Since getting back from Germany, I’ve been thinking about what might have made our travels with our toddler a little bit easier. This definitely was a tougher trip than when we went to Italy with M as a six month old baby. I recognize we will never be traveling to Europe with an 18 month old ever again, but hopefully some of these thoughts might help some of the other parents out there!
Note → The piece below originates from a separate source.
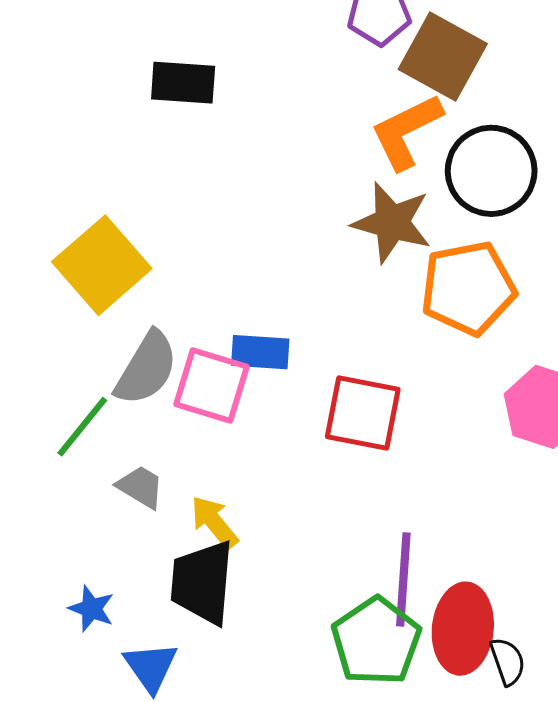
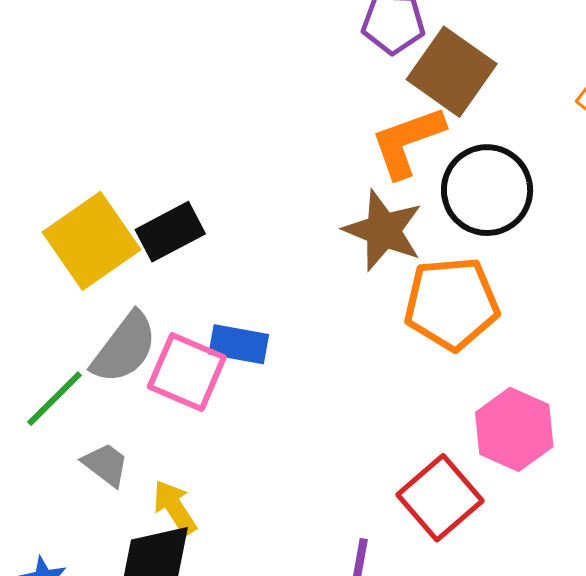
black rectangle: (183, 83) -> (170, 232), moved, turned -38
red square: (363, 413) -> (440, 498), moved, turned 32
A couple notes – all my thoughts are as a parent of ONE child, I’m sure some other bloggers at Saverocity know a lot more about traveling with multiple kids. Secondly, as Tip 1 will quite clearly illustrate, we traveled in a unique situation that made life a LOT easier.
Tip 1: Bring backup
If you’ve been paying attention to our travels in Germany, you’ll no doubt know that my parents came along with us. In fact, we had the entire Lufthansa first class cabin to ourselves on the outbound. I recognize the blessing it is to have a wife who gets along well with her in-laws AND grandparents who are willing to travel with us AND grandparents who have healthy mileage balances so they could pay their own way.
But I’m sure I don’t have to tell the parents out there that having backup makes a huge difference. My parents watched M on two different occasions, giving Jess and me the opportunity to bike and hike. They also watched M once when she was asleep so we could run down to the bar to grab a drink.
Any hour, or even minute, you get as a parent to mentally take a break from the stress of parenting is invaluable. Not to mention the fact that there are two more pairs of hands around when navigating transportation, dining, etc. So if you have a nanny, or good friends/a group willing to travel with you, or in-laws wanting to spend more time with their grandkids, why not use them if it makes sense?
I bet this even could apply to families who travel domestically together, say, to Disney World or something. At least that’s my best guess!
Tip 2: Take it easy and build in lots of R&R
One of the reasons I love Europe is there is so much to do – museusm to see, castles to visit, food to eat, etc. I once made Jess get a 2-day Museum Pass in Paris (not to be confused with the overpriced Paris Pass btw) and we hit up six or seven sites in less than 48 hours (she still hasn’t forgiven me). Those days are long gone.
Instead, toddlers force you to embrace the slower paced cafe culture that Europe offers. Sit at a cafe, let your kid run around in a park or one of the many city squares, take a long after dinner stroll. We rarely planned to do more than one big attraction per day and that generally worked out pretty well. We went to Germany knowing we would miss some great sights and thus weren’t disappointed about missing anything.
We kind of worked around nap times – either we would use them to rest ourselves, or if M fell asleep in the stroller we’d take advantage and visit some place where we needed her to be quiet. I’d just recommend relax-y schedule works for you and going with it. You’re gonna be tempted to push it every once in awhile – just pick and choose your spots.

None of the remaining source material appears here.